NeRF

发布日期: 2025-04-05

更新日期: 2025-05-14

文章字数: 4.7k

阅读时长: 19 分

阅读次数:

⚠️ 以下所有内容总结都来自于大语言模型的能力，如有错误，仅供参考，谨慎使用
🔴 请注意：千万不要用于严肃的学术场景，只能用于论文阅读前的初筛！
💗 如果您觉得我们的项目对您有帮助 ChatPaperFree ，还请您给我们一些鼓励！⭐️ HuggingFace免费体验

2025-04-05 更新

MultiNeRF: Multiple Watermark Embedding for Neural Radiance Fields

Authors:Yash Kulthe, Andrew Gilbert, John Collomosse

We present MultiNeRF, a 3D watermarking method that embeds multiple uniquely keyed watermarks within images rendered by a single Neural Radiance Field (NeRF) model, whilst maintaining high visual quality. Our approach extends the TensoRF NeRF model by incorporating a dedicated watermark grid alongside the existing geometry and appearance grids. This extension ensures higher watermark capacity without entangling watermark signals with scene content. We propose a FiLM-based conditional modulation mechanism that dynamically activates watermarks based on input identifiers, allowing multiple independent watermarks to be embedded and extracted without requiring model retraining. MultiNeRF is validated on the NeRF-Synthetic and LLFF datasets, with statistically significant improvements in robust capacity without compromising rendering quality. By generalizing single-watermark NeRF methods into a flexible multi-watermarking framework, MultiNeRF provides a scalable solution for 3D content. attribution.

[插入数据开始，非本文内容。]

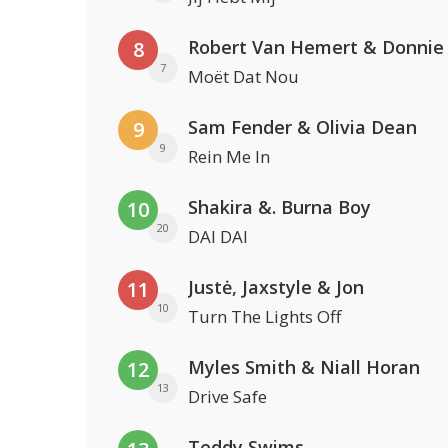
Robert Van Hemert & Donnie
8
7
Moët Dat Nou
Sam Fender & Olivia Dean
9
9
Rein Me In
Shakira &. Burna Boy
10
20
DAI DAI
Justė, Jaxstyle & Jon
11
10
Turn The Lights Off
Myles Smith & Niall Horan
12
13
Drive Safe
Teddy Swims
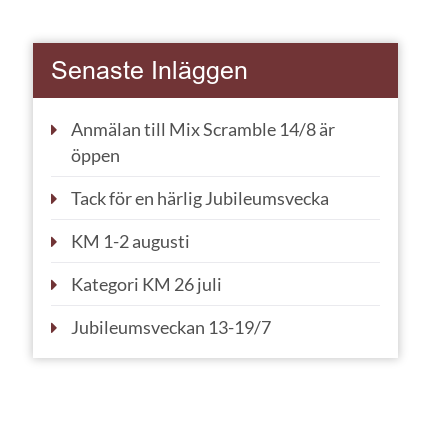
Senaste Inläggen
Anmälan till Mix Scramble 14/8 är
öppen
Tack för en härlig Jubileumsvecka
KM 1-2 augusti
Kategori KM 26 juli
Jubileumsveckan 13-19/7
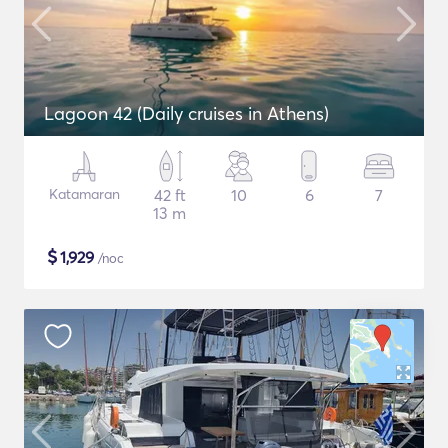
Lagoon 42 (Daily cruises in Athens)
Katamaran
42 ft
10
6
7
13 m
$
1,929
/noc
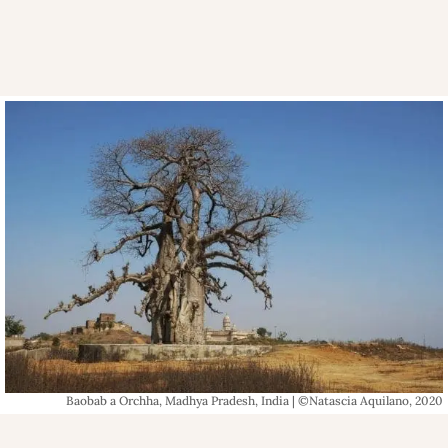
Baobab a Orchha, Madhya Pradesh, India | ©Natascia Aquilano, 2020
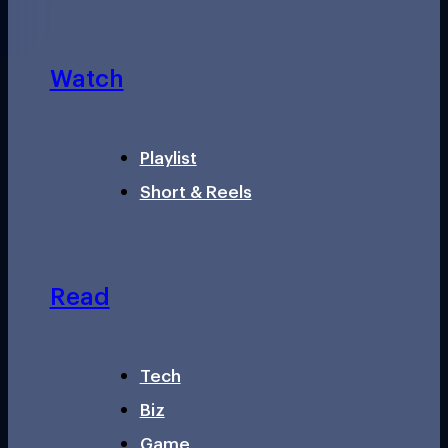
Watch
Playlist
Short & Reels
Read
Tech
Biz
Game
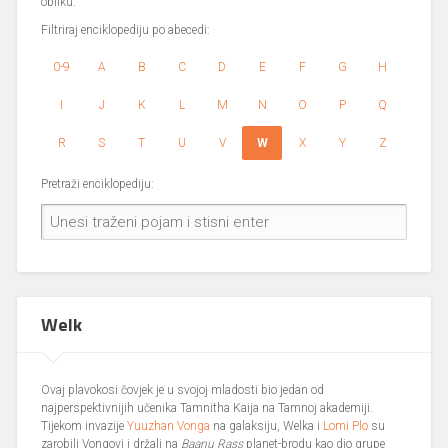
obliku.
Filtriraj enciklopediju po abecedi:
0-9
A
B
C
D
E
F
G
H
I
J
K
L
M
N
O
P
Q
R
S
T
U
V
W
X
Y
Z
Pretraži enciklopediju:
Welk
Ovaj plavokosi čovjek je u svojoj mladosti bio jedan od
najperspektivnijih učenika Tamnitha Kaija na Tamnoj akademiji.
Tijekom invazije
Yuuzhan Vonga
na galaksiju, Welka i
Lomi Plo
su
zarobili Vongovi i držali na
Baanu Rass
planet-brodu kao dio grupe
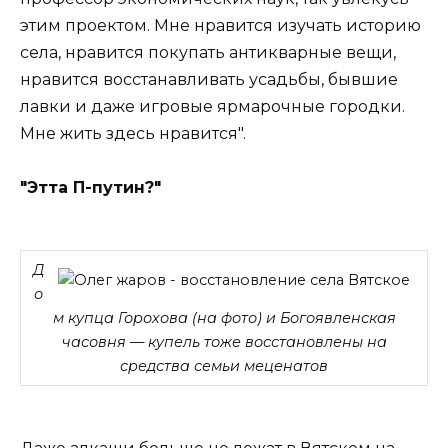
этим проектом. Мне нравится изучать историю
села, нравится покупать антикварные вещи,
нравится восстанавливать усадьбы, бывшие
лавки и даже игровые ярмарочные городки.
Мне жить здесь нравится".
"Этта П-путин?"
Д
о
м купца Горохова (на фото) и Богоявленская
часовня — купель тоже восстановлены на
средства семьи меценатов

我们提出了MultiNeRF，这是一种3D水印方法，能够在由单个神经辐射场（NeRF）模型渲染的图像中嵌入多个具有唯一密钥的水印，同时保持高视觉质量。我们的方法通过结合现有的几何和外观网格，扩展了TensoRF的NeRF模型，并加入了一个专门的水印网格。这一扩展确保了更高的水印容量，同时不会将水印信号与场景内容混淆。我们提出了一种基于FiLM的条件调制机制，该机制根据输入标识符动态激活水印，允许嵌入和提取多个独立水印，而无需重新训练模型。MultiNeRF在NeRF-Synthetic和LLFF数据集上进行了验证，在不影响渲染质量的情况下，稳健的容量得到了显著的提升。通过将单水印NeRF方法推广为灵活的多水印框架，MultiNeRF为3D内容的归属提供了可扩展的解决方案。

论文及项目相关链接

PDF

Summary
NeRF模型引入了一种名为MultiNeRF的多水印技术，该技术能够在渲染的图像中嵌入多个独特密钥的水印，同时保持高质量视觉效果。它通过扩展TensoRF模型，增加了一个专门的水印网格，确保更高的水印容量，并且不会将水印信号与场景内容混淆。此外，MultiNeRF还提出了一种基于FiLM的条件调制机制，根据输入标识符动态激活水印，允许嵌入和提取多个独立水印，无需重新训练模型。在NeRF-Synthetic和LLFF数据集上验证了MultiNeRF的有效性，其在提高稳健容量的同时，不损害渲染质量。它为3D内容提供可扩展的多水印解决方案。

Key Takeaways

MultiNeRF成功将多个水印嵌入到NeRF模型中，提高了水印容量。
通过增加一个专门的水印网格，确保水印信号与场景内容分离。
基于FiLM的条件调制机制允许根据输入标识符动态激活水印。
MultiNeRF支持在不重新训练模型的情况下嵌入和提取多个独立水印。
在NeRF-Synthetic和LLFF数据集上的验证显示，MultiNeRF提高了稳健容量，同时保持高质量的渲染。
MultiNeRF提供了一种可扩展的多水印解决方案，适用于3D内容保护。

Cool Papers

点此查看论文截图

OccludeNeRF: Geometric-aware 3D Scene Inpainting with Collaborative Score Distillation in NeRF

Authors:Jingyu Shi, Achleshwar Luthra, Jiazhi Li, Xiang Gao, Xiyun Song, Zongfang Lin, David Gu, Heather Yu

With Neural Radiance Fields (NeRFs) arising as a powerful 3D representation, research has investigated its various downstream tasks, including inpainting NeRFs with 2D images. Despite successful efforts addressing the view consistency and geometry quality, prior methods yet suffer from occlusion in NeRF inpainting tasks, where 2D prior is severely limited in forming a faithful reconstruction of the scene to inpaint. To address this, we propose a novel approach that enables cross-view information sharing during knowledge distillation from a diffusion model, effectively propagating occluded information across limited views. Additionally, to align the distillation direction across multiple sampled views, we apply a grid-based denoising strategy and incorporate additional rendered views to enhance cross-view consistency. To assess our approach’s capability of handling occlusion cases, we construct a dataset consisting of challenging scenes with severe occlusion, in addition to existing datasets. Compared with baseline methods, our method demonstrates better performance in cross-view consistency and faithfulness in reconstruction, while preserving high rendering quality and fidelity.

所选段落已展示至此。